Unesco Akan Resmikan Samota Sebagai Cagar Biosfer Dunia

Gunung Tambora sebagai salah satu kawasan Samora (Inside Lombok/Instagram tamboranationalpark)

Mataram (Inside Lombok) – Wilayah Samota (Teluk Saleh, Moyo dan Tambora) yang berada di Pulau Sumbawa akan diresmikan sebagai salah satu cagar biosfer yang masuk sebagai bagian dari jaringan Cagar Biosfer dunia. Peresmian itu akan dilakukan dalam forum The International Coordinating Council Of The Man, And The Biosphere Program oleh UNESCO di Paris, 17 – 21 Juni 2019 mendatang.

Wakil Gubernur NTB, Sitti Rohmi Djalilah bersama jajaran pejabat Pemprov NTB akan memenuhi undangan untuk menghadiri agenda tersebut.
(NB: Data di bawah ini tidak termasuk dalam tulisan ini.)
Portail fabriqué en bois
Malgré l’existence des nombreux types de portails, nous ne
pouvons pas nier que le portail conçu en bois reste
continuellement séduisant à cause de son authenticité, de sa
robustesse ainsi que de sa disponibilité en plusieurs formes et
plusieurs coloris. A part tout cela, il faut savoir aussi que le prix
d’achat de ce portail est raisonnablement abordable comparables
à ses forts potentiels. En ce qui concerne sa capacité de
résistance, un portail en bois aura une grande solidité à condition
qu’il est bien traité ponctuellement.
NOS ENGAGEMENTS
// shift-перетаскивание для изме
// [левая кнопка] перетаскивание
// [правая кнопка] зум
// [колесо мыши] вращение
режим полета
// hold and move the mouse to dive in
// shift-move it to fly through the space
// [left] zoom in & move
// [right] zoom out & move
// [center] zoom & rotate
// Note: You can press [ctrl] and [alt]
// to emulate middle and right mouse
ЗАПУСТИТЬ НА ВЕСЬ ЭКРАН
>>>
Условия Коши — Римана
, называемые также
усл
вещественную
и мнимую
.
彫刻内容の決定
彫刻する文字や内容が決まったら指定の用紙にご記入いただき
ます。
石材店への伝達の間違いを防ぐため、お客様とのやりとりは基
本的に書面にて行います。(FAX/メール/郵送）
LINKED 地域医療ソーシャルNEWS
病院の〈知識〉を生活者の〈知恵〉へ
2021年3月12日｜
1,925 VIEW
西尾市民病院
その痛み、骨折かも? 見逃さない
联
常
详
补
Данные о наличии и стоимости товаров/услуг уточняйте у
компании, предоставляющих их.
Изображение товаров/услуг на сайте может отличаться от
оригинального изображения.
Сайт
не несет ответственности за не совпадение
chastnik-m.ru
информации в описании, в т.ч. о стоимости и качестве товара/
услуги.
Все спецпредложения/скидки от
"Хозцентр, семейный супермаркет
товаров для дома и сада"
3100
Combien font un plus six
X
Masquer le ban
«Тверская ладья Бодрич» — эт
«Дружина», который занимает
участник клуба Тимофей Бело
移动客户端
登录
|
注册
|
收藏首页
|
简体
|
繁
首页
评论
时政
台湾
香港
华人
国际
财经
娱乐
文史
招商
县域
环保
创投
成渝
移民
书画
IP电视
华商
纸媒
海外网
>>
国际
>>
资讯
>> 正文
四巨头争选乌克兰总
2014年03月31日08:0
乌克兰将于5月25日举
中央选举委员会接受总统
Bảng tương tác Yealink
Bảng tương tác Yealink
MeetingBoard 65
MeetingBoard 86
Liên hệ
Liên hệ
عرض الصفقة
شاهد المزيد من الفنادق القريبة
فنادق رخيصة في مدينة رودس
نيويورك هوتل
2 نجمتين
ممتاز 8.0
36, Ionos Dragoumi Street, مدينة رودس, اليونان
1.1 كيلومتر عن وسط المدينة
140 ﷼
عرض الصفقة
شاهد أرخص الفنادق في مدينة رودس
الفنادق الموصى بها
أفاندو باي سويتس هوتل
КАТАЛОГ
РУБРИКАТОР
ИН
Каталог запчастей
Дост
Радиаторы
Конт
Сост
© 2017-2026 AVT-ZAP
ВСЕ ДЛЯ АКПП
Dengan hadirnya wakil NTB dalam forum internasional itu, pencanangan wilayah Samota sebagai cagar biosfer diharapkan lebih mantap lagi.
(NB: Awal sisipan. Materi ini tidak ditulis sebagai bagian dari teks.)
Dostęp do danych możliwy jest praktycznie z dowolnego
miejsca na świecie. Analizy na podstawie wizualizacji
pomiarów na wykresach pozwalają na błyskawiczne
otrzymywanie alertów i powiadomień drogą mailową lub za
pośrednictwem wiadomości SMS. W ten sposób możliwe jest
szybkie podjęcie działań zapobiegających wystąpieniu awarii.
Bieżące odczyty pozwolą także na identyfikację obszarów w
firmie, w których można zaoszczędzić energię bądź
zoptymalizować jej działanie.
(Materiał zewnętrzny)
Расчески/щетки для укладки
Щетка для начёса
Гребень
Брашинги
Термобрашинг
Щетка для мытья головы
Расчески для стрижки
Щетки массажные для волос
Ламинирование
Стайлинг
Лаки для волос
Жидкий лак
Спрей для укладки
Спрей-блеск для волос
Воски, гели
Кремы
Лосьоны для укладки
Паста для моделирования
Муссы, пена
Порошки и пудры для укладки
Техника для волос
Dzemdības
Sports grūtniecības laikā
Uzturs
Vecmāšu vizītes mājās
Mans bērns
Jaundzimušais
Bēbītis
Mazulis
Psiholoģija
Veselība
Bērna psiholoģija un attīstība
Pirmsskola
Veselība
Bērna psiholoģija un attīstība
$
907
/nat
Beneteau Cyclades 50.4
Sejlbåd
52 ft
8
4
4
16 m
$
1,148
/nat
“Pemerintah Provinsi Nusa Tenggara Barat Bersama dengan Pemerintah Kabupaten Dompu, Sumbawa, dan Bima menyambut baik penghargaan dan amanah yang diberikan oleh PBB-UNESCO tersebut,” ujar Kepala Biro Humas dan Protokol Setda NTB, Najamuddin Amy, Jumat (14/06/2019) di Mataram.
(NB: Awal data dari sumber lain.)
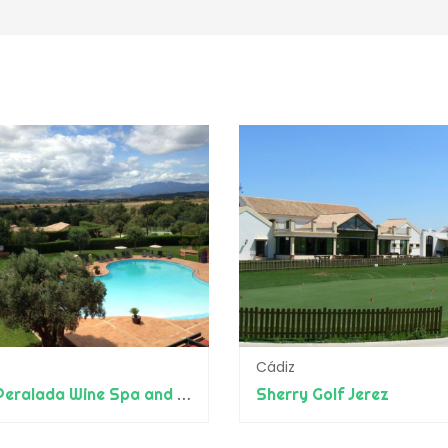
Cádiz
Hotel Peralada Wine Spa and Golf
Sherry Golf Jerez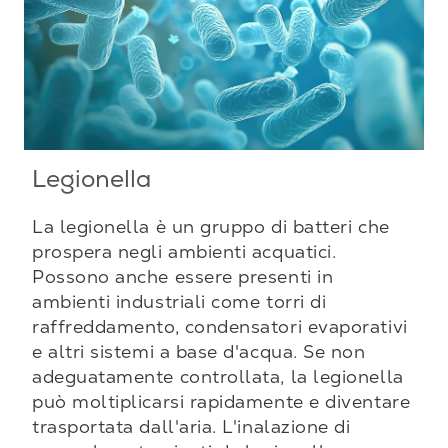
Legionella
La legionella è un gruppo di batteri che
prospera negli ambienti acquatici.
Possono anche essere presenti in
ambienti industriali come torri di
raffreddamento, condensatori evaporativi
e altri sistemi a base d'acqua. Se non
adeguatamente controllata, la legionella
può moltiplicarsi rapidamente e diventare
trasportata dall'aria. L'inalazione di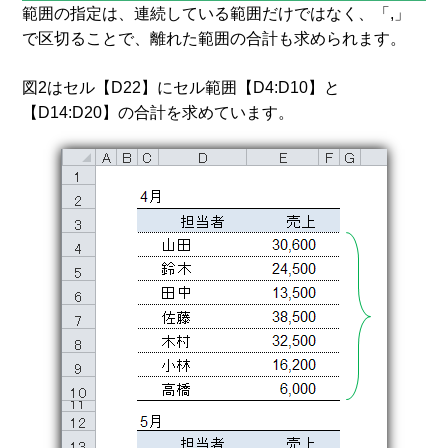
範囲の指定は、連続している範囲だけではなく、「,」
で区切ることで、離れた範囲の合計も求められます。
図2はセル【D22】にセル範囲【D4:D10】と
【D14:D20】の合計を求めています。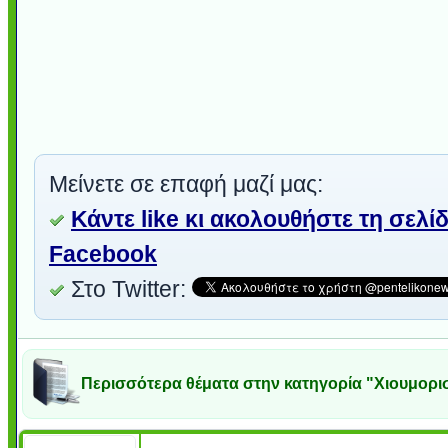
Μείνετε σε επαφή μαζί μας:
Κάντε like κι ακολουθήστε τη σελί
Facebook
Στο Twitter:
Περισσότερα θέματα στην κατηγορία "Χιουμορι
Ditetapkannya wilayah Samota sebagai cagar biosfer sendiri merupakan buah dukungan beberapa pihak. Antara lain, Lembaga Ilmu Pengetahuan Indonesia (LIPI), Komite Program Nasional MAB chapter Indonesia, jajaran Pemerintah Provinsi NTB, dan Pemkab Dompu, Bima, dan Sumbawa. Tidak lupa pula komunitas lokal dan berbagai elemen masyarakat dan individu di tiga wilayah tersebut.

Ditetapkan wilayah Samota sebagai cagar biosfer dunia diperkirakan akan memberikan beberapa manfaat. Antara lain memberikan kontribusi dalam rangka mewujudkan cita-cita konvensi keanekaragaman hayati, menjalin kerjasama antar pengelola cagar biosfer di seluruh dunia, serta dapat digunakan sebagai lokasi penelitian ilmiah, pemantauan global dan pelatihan pakar dari seluruh dunia.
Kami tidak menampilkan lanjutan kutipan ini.